According to TransUnion, Prama builds on established BI reporting design principles, but delivers data using the company’s existing data pipeline and analytic resources. The company chose to deploy Prama atop MapR’s distribution and picked Apache Drill to serve as the back-end SQL data store powering the visualizations.
Hadoop has proven to be very adaptive to TransUnion’s needs, and it’s no surprise that the
company chose it to power Prama. “Certainly Hadoop in general helps us to scale very incrementally,” McClowry says. In terms of MapR specifically, functions like voluming, snapshotting, and mirroring have proven valuable to TransUnion. “MapR has made that quite easy,” he says.
TransUnion follows agile development precepts, and maintains small teams of developers who works closely with data scientists and IT professionals to develop new solutions. Whereas some development teams work in isolation with a “throw it over the fence” mentality, TransUnion has found big data works best when everybody is kept in the loop.
“We’re very big on making sure we foster that multi-discipline team mentality,” McClowry says. “Our analytic and app dev teams are on an agile team together when it comes to operationalizing some of these production solutions. It’s a close transition, so that by the time something gets into a production state, it’s a mindshare between the two sides.”

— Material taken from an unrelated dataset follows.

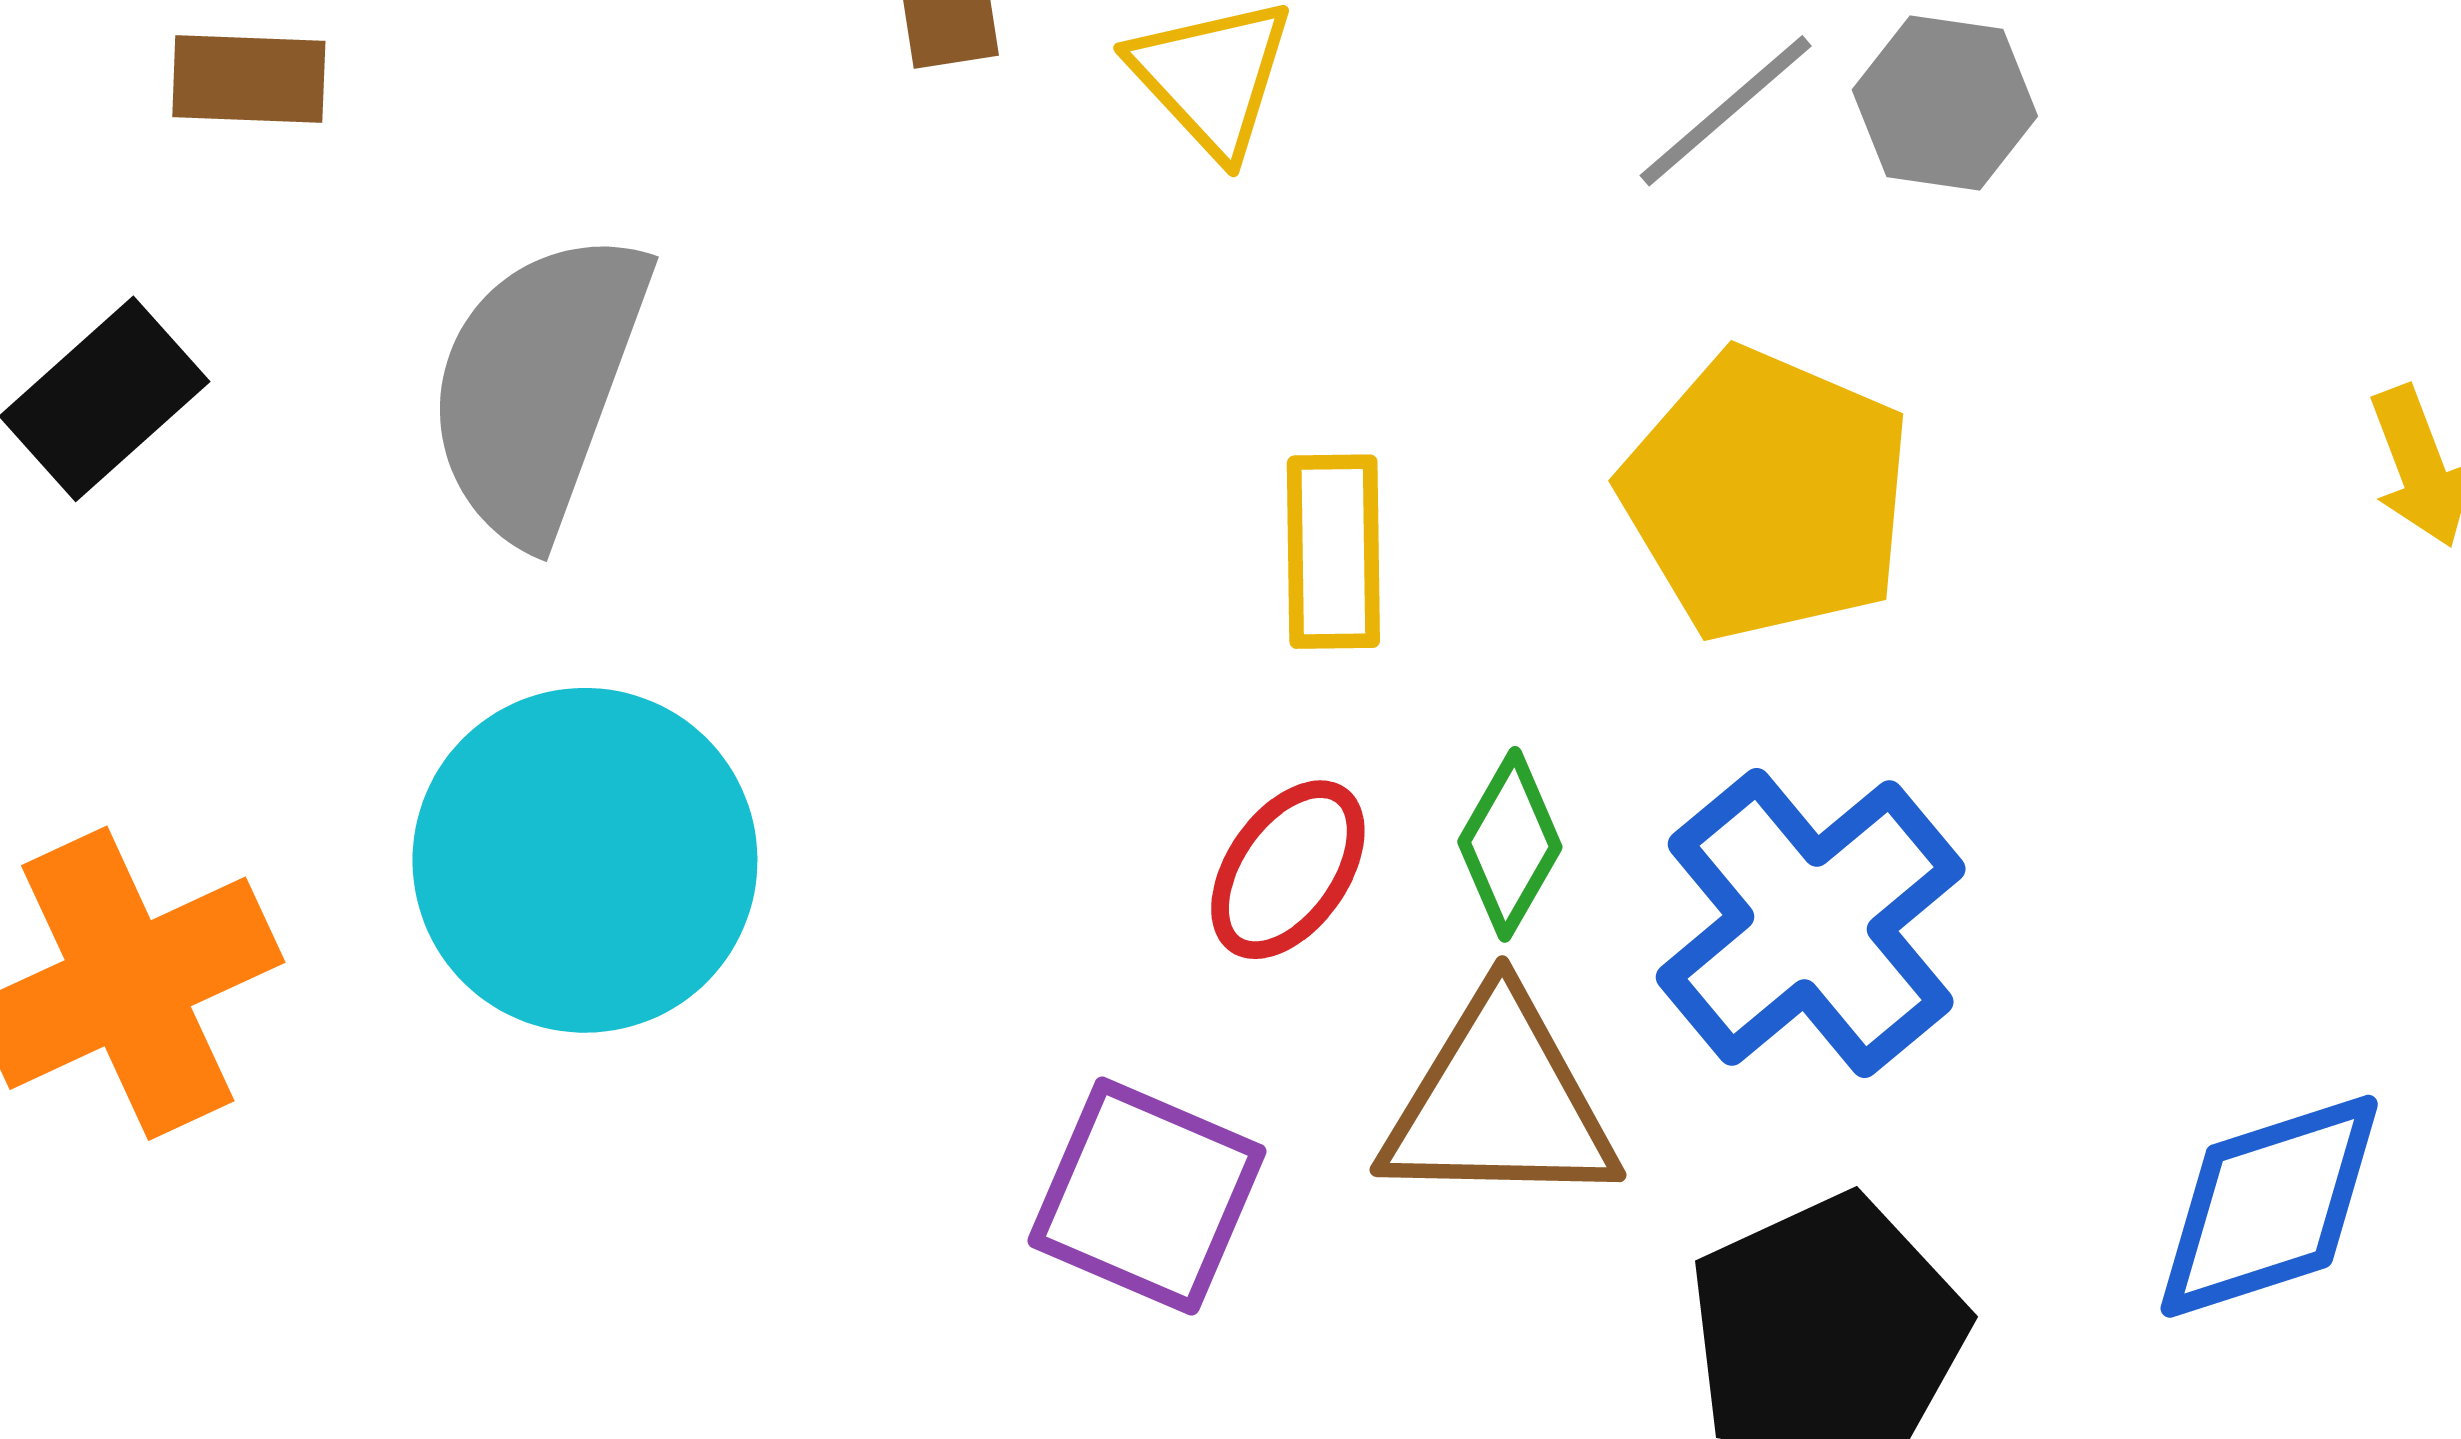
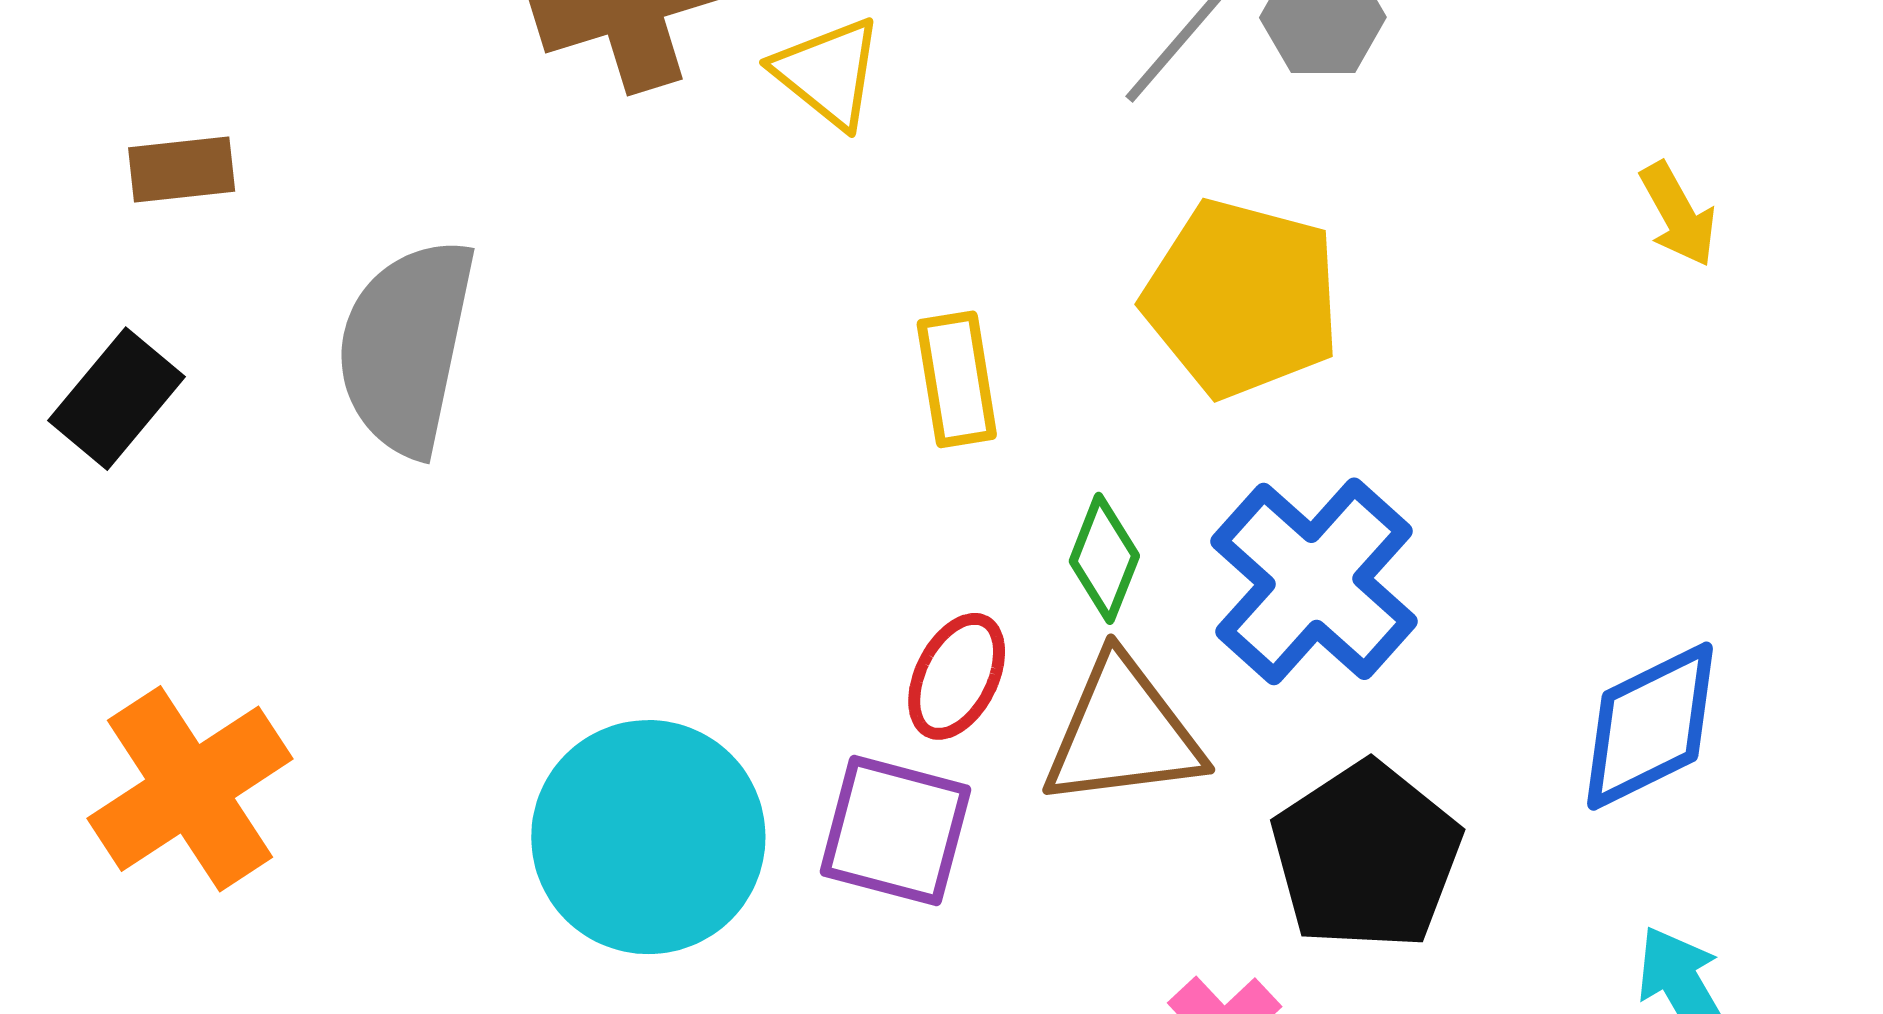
cyan circle: (585, 860) -> (648, 837), moved
red ellipse: (1288, 870) -> (957, 676), moved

Getting everybody to work together isn’t always easy. For instance, analytic and IT pros don’t’ always use the same language to describe the same thing, McClowry says. But the benefits of working through those minor disruptions are well worth it, he says.
“We realize that these are not slam-dunk, easy-to-build solutions,” he says. “We’re trying to innovate against data with new tech and new understanding of data and bring value to our customers, so it has to be a cross-team collaboration to do that. We found a way that works to keep it nimble.”